Nós ajudamos os professores a monitorar o aprendizado com alguns dispositivos, como tabelas do Excel. A intenção é ver o resultado dos alunos, para que eles saibam o que encaminhar. E, em algumas escolas, os professores relataram que essa estratégia afetava o melhor aprendizado das crianças. Então, é lógico que impactou. Não em todas as escolas, por isso não posso dizer, mas definitivamente em algumas escolas.
Falando sobre a Bulgária, qual é o status atual da educação inclusiva na Bulgária? Quais são os principais documentos legais sobre educação inclusiva?
A lei mudou. Mudamos em 2016. Levamos sete anos para fazer isso e agora a educação inclusiva é imperativa. Portanto, toda escola deve aceitar todas as crianças, sem exclusões. É uma legislação muito boa, mas ainda não está em prática.
Como você acha que a educação inclusiva beneficia a aprendizagem e a participação de todos?
É muito bom para todos! Porque, quando nossos filhos não estão estudando juntos, como vão viver juntos depois? Percebemos a diferença, principalmente se você começar das séries iniciais, com seis ou sete anos de idade, ou antes disso no jardim de infância. É muito fácil as crianças aceitarem outras crianças e os pais também darem sua compreensão aos professores.
Além da educação inclusiva, sua instituição trabalha para incluir pessoas com deficiência em outras esferas sociais?
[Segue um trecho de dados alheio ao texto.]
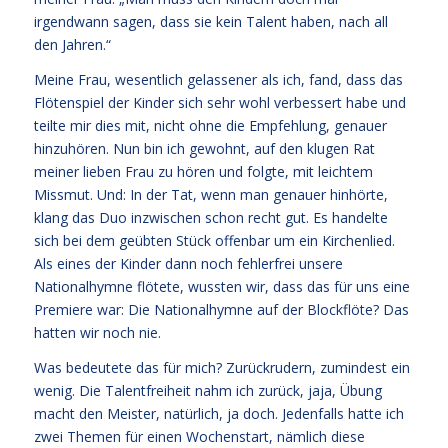
irgendwann sagen, dass sie kein Talent haben, nach all
den Jahren.“
Meine Frau, wesentlich gelassener als ich, fand, dass das
Flötenspiel der Kinder sich sehr wohl verbessert habe und
teilte mir dies mit, nicht ohne die Empfehlung, genauer
hinzuhören. Nun bin ich gewohnt, auf den klugen Rat
meiner lieben Frau zu hören und folgte, mit leichtem
Missmut. Und: In der Tat, wenn man genauer hinhörte,
klang das Duo inzwischen schon recht gut. Es handelte
sich bei dem geübten Stück offenbar um ein Kirchenlied.
Als eines der Kinder dann noch fehlerfrei unsere
Nationalhymne flötete, wussten wir, dass das für uns eine
Premiere war: Die Nationalhymne auf der Blockflöte? Das
hatten wir noch nie.
Was bedeutete das für mich? Zurückrudern, zumindest ein
wenig. Die Talentfreiheit nahm ich zurück, jaja, Übung
macht den Meister, natürlich, ja doch. Jedenfalls hatte ich
zwei Themen für einen Wochenstart, nämlich diese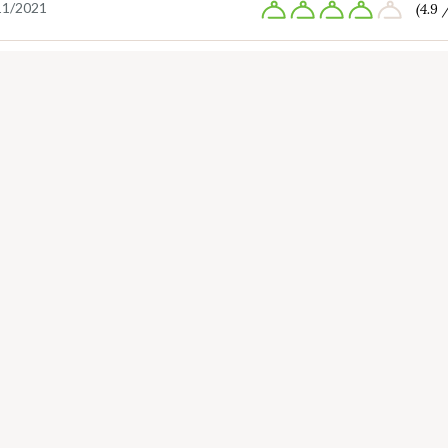
11/2021
(4.9 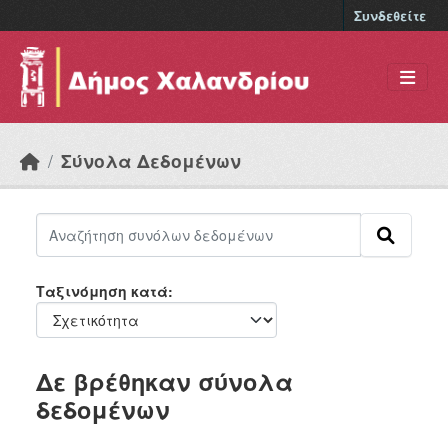
Skip to main content
Συνδεθείτε
Σύνολα Δεδομένων
Ταξινόμηση κατά
Δε βρέθηκαν σύνολα
δεδομένων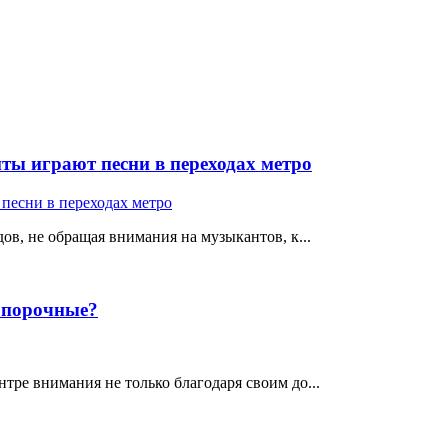
ты играют песни в переходах метро
ов, не обращая внимания на музыкантов, к...
е порочные?
тре внимания не только благодаря своим до...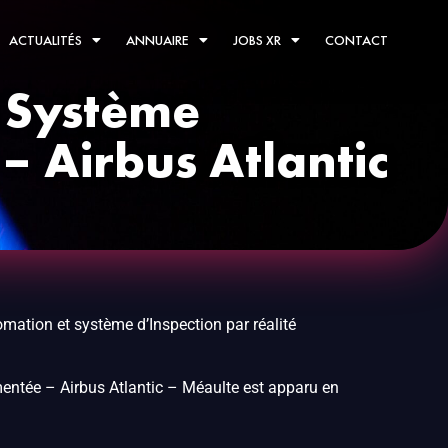
ACTUALITÉS
ANNUAIRE
JOBS XR
CONTACT
) Système
– Airbus Atlantic
ation et système d’Inspection par réalité
gmentée – Airbus Atlantic – Méaulte est apparu en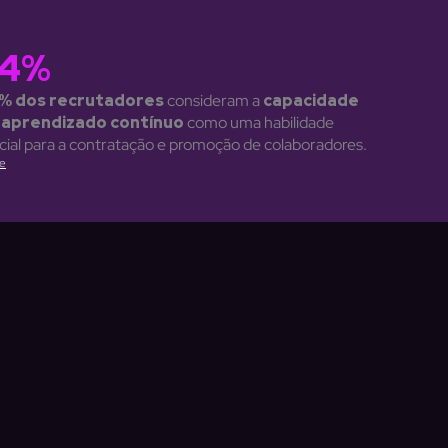
74%
% dos recrutadores
consideram a
capacidade
 aprendizado contínuo
como uma habilidade
cial para a contratação e promoção de colaboradores.
e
Temos exemplos de trabalho com vida independente para adultos e de tecnologias assistivas, mas nos concentramos nas escolas e na educação. E nossa mensagem é que devemos falar não sobre deficiências, mas sobre diversidade e equidade. Não há receita para consertar deficiências, é apenas diversidade, é sobre equidade e inclusão. Não vamos nos concentrar em crianças com deficiência, vamos nos concentrar em como a classe funciona. Isso foi uma novidade muito grande em nosso sistema.
O projeto “One School For All” foi reconhecido na Zero Project Conference 2020, como prática inovadora em educação inclusiva.